PROBLEM DETAILS »
Leave the pictures out and restate each entry below word for word.

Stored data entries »
★ ★ ★ ★
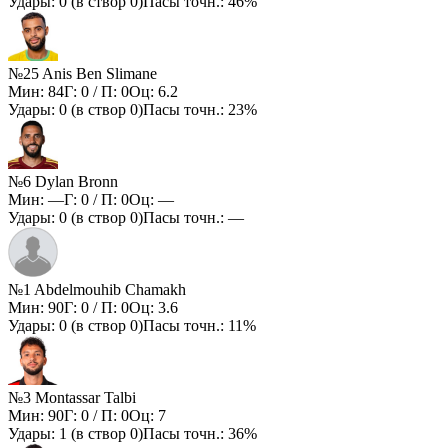
Удары:
0
(в створ
0
)
Пасы точн.:
46%
№25 Anis Ben Slimane
Мин:
84
Г:
0
/ П:
0
Оц:
6.2
Удары:
0
(в створ
0
)
Пасы точн.:
23%
№6 Dylan Bronn
Мин:
—
Г:
0
/ П:
0
Оц:
—
Удары:
0
(в створ
0
)
Пасы точн.:
—
№1 Abdelmouhib Chamakh
Мин:
90
Г:
0
/ П:
0
Оц:
3.6
Удары:
0
(в створ
0
)
Пасы точн.:
11%
№3 Montassar Talbi
Мин:
90
Г:
0
/ П:
0
Оц:
7
Удары:
1
(в створ
0
)
Пасы точн.:
36%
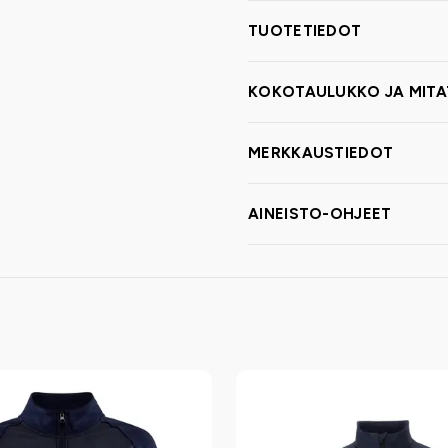
TUOTETIEDOT
KOKOTAULUKKO JA MITA
MERKKAUSTIEDOT
AINEISTO-OHJEET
★ ★ ★ ★
FINAL ANSWER »
Удары:
0
(в створ
0
)
Пасы точн.:
46%
№25 Anis Ben Slimane
Мин:
84
Г:
0
/ П:
0
Оц:
6.2
Удары:
0
(в створ
0
)
Пасы точн.:
23%
№6 Dylan Bronn
Мин:
—
Г:
0
/ П:
0
Оц:
—
Удары:
0
(в створ
0
)
Пасы точн.:
—
№1 Abdelmouhib Chamakh
Мин:
90
Г:
0
/ П:
0
Оц:
3.6
Удары:
0
(в створ
0
)
Пасы точн.:
11%
№3 Montassar Talbi
Мин:
90
Г:
0
/ П:
0
Оц:
7
Удары:
1
(в створ
0
)
Пасы точн.:
36%
TUOTETIEDOT
KOKOTAULUKKO JA MITA
MERKKAUSTIEDOT
AINEISTO-OHJEET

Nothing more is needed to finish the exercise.